El cine al aire libre siempre tuvo algo de fiesta y algo de transgresión. Lo sigue teniendo. Lejos del autocine de la playa I’Marangatú de la Punta del Este del siglo pasado, cerca del ciclo A Pedal de Cinemateca en el Parque Rodó, la Intendencia de Montevideo montó su pantalla inflable en el Jardín Botánico.

Se han colocado sillas de plástico y hay repelente de mosquitos a disposición. Algunos vecinos del Prado llevan sus propias reposeras. Otros se sientan en el pasto. El sonido es bueno. La imagen clara.
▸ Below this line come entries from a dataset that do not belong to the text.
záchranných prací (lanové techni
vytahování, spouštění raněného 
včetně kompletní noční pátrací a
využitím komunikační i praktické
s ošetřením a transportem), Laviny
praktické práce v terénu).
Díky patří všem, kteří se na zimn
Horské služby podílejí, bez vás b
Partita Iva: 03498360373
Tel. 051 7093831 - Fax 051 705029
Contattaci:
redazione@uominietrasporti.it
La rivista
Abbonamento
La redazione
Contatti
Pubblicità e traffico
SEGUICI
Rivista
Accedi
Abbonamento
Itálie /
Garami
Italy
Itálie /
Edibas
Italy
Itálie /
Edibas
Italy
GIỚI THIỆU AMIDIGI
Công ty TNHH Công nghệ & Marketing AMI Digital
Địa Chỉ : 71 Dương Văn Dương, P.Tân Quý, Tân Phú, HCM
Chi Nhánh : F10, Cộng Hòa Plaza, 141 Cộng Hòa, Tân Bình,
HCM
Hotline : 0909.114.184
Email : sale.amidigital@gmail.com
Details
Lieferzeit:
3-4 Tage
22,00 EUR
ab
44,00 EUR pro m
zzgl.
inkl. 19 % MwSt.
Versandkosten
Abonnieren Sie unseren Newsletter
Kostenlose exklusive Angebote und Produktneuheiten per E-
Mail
Ni siquiera el ruido de los vehículos que pasan por Luis Alberto de Herrera molesta demasiado.

Es viernes 6 de diciembre. Comienza Amigo lindo del alma, de Daniel Charlone. Si no es totalmente cierto que el medio sea el mensaje, es bastante real que el entorno juega su papel. Ver El corsario proyectado en directo desde el Bolshoi en la sala del Teatro Solís es una experiencia mucho más completa que ver la filmación de esa misma pieza por medio de Youtube en un televisor coreano de 32 pulgadas. La película de Charlone sobre Eduardo Mateo parece haber sido hecha para ser vista al aire libre. Esta noche, y no otra.
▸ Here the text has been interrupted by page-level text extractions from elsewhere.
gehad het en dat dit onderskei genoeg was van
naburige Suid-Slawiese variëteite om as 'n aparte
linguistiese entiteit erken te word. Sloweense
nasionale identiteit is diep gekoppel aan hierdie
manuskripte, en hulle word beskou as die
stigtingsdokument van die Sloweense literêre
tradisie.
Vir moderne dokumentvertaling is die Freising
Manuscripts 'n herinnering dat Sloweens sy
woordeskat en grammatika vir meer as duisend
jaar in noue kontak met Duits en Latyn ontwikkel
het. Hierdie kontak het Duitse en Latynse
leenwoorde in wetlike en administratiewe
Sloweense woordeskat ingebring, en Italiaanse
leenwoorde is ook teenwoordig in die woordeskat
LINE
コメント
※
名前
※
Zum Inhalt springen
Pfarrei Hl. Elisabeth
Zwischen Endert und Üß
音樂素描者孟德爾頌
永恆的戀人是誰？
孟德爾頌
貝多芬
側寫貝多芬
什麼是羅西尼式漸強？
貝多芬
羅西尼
Sus amigos y colegas, desde Estela Magnone hasta Fernando Cabrera, van desgranando recuerdos y conceptos en entrevistas en las que la intimidad parece atravesar la cámara. No le pidan explicaciones a un neófito, pero esas caminatas por la ciudad casi desierta de la silueta de un personaje –que luego se verá que es Maca Wojciechowski– son el hilo ideal entre los testimonios. Interpretaciones actuales ilustran las valoraciones superlativas (sobrevuela, dicha y no dicha, la palabra “genio”), aunque nada resulta más claro que ese momento en que Hugo Fattoruso, el virtuoso mayor de nuestra música urbana, dice que hay temas de Mateo que directamente él no puede (no sabe cómo) tocar.
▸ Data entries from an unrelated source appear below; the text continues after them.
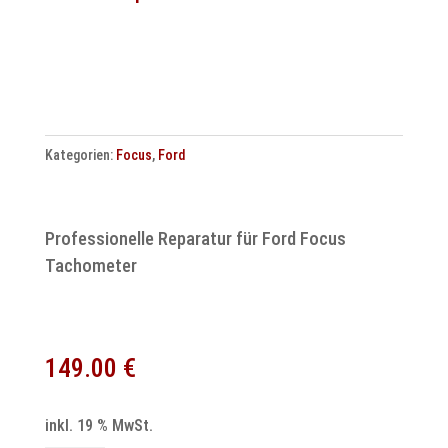
SIM
Motorsteuergerät
Reparatur
S118685001B
Menge
Kategorien:
Focus
,
Ford
Professionelle Reparatur für Ford Focus
Tachometer
149.00
€
inkl. 19 % MwSt.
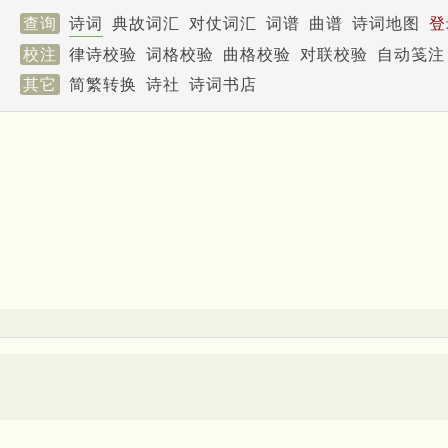
查询
诗词
典故词汇
对仗词汇
词谱
曲谱
诗词地图
登
校注
律诗校验
词格校验
曲格校验
对联校验
自动笺注
其它
简繁转换
诗社
诗词书店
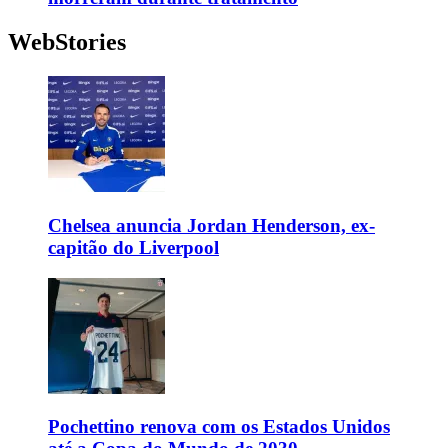
WebStories
Chelsea anuncia Jordan Henderson, ex-
capitão do Liverpool
Pochettino renova com os Estados Unidos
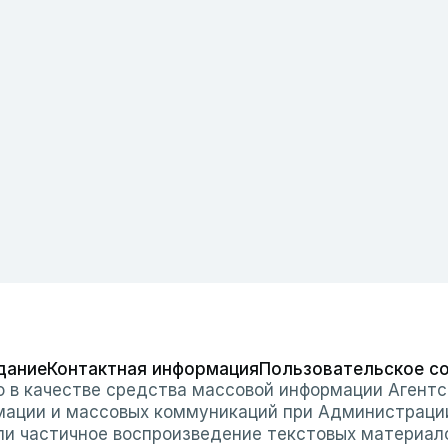
дание
Контактная информация
Пользовательское с
о в качестве средства массовой информации Агентс
мации и массовых коммуникаций при Администраци
или частичное воспроизведение текстовых материал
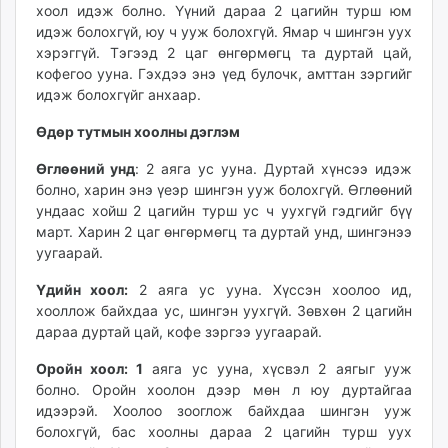
хоол идэж болно. Үүний дараа 2 цагийн турш юм
unuudur.mn
идэж болохгүй, юу ч ууж болохгүй. Ямар ч шингэн уух
isee.mn
хэрэггүй. Тэгээд 2 цаг өнгөрмөгц та дуртай цай,
mglradio.com
кофегоо ууна. Гэхдээ энэ үед булочк, амттан зэргийг
fact.mn
идэж болохгүйг анхаар.
itoim.mn
Өдөр тутмын хоолны дэглэм
tumen.mn
shuum.mn
Өглөөний унд
: 2 аяга ус ууна. Дуртай хүнсээ идэж
болно, харин энэ үеэр шингэн ууж болохгүй. Өглөөний
times.mn
ундаас хойш 2 цагийн турш ус ч уухгүй гэдгийг бүү
tvmongolia.mn
март. Харин 2 цаг өнгөрмөгц та дуртай унд, шингэнээ
mass.mn
уугаарай.
unegui.mn
Үдийн хоол:
2 аяга ус ууна. Хүссэн хоолоо ид,
assa.mn
хооллож байхдаа ус, шингэн уухгүй. Зөвхөн 2 цагийн
toim.mn
дараа дуртай цай, кофе зэргээ уугаарай.
tac.mn
paparazzi.mn
Оройн хоол: 1
аяга ус ууна, хүсвэл 2 аягыг ууж
болно. Оройн хоолон дээр мөн л юу дуртайгаа
unread.today
идээрэй. Хоолоо зооглож байхдаа шингэн ууж
болохгүй, бас хоолны дараа 2 цагийн турш уух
En este punto es necesario dejar de escribir. De otra manera se caerá en la tentación de querer tender algún correlato entre la magia de Mateo y del cine al aire libre con esos bichos de luz que, de pronto, comenzaron a volar cerca de la pantalla. No debe hacerse, porque más allá de la materia no existe nada. Es sólo una enzima de cierto tipo de coleópteros polífagos.